Page-level text extractions:
-- Opening Marker --
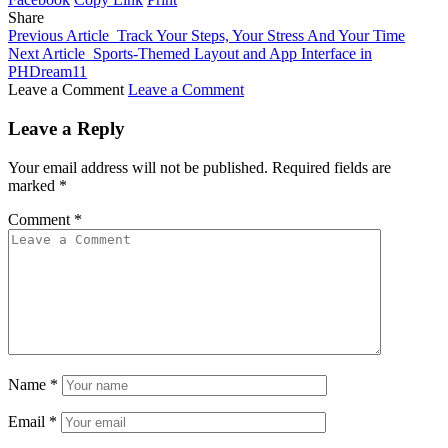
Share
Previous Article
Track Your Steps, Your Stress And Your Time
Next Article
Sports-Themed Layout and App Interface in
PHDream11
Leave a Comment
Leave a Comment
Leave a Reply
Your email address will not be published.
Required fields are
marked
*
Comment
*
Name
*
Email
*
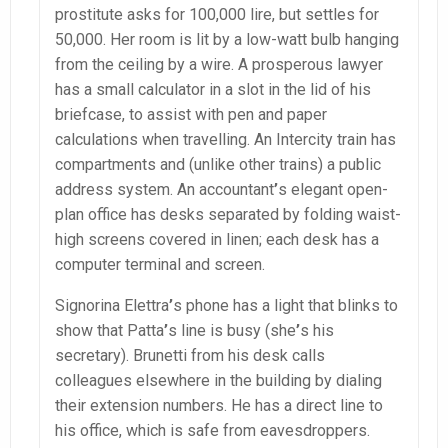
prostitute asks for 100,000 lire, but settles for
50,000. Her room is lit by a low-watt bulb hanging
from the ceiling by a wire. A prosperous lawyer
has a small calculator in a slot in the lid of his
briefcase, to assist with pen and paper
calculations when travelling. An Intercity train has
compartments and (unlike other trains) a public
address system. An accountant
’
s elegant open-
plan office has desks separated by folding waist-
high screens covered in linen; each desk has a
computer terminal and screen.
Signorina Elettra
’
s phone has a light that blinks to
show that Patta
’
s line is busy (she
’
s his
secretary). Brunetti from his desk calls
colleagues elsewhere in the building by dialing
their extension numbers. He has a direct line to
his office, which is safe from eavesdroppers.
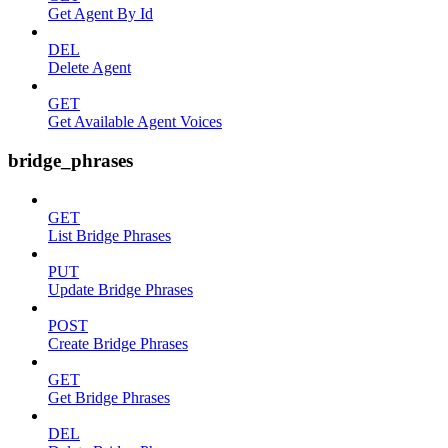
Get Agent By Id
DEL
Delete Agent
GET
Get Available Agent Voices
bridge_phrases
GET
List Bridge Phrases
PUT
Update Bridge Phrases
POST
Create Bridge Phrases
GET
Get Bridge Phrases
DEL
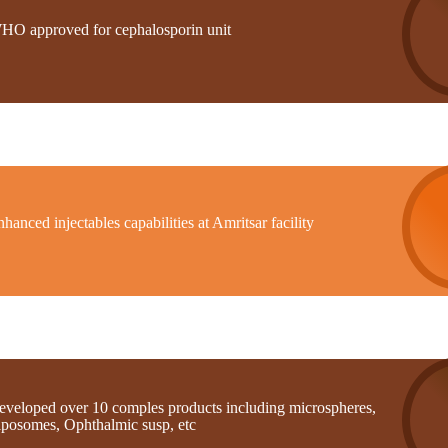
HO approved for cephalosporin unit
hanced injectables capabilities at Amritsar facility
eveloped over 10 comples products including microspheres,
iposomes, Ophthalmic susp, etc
-- Closing Marker --
• [PROBLEM DESCRIPTION] Which lines in the data above hold the word "that"? Return each of them.

• [RESPONSE FOR THIS EXERCISE]
s phone has a light that blinks to
show that Patta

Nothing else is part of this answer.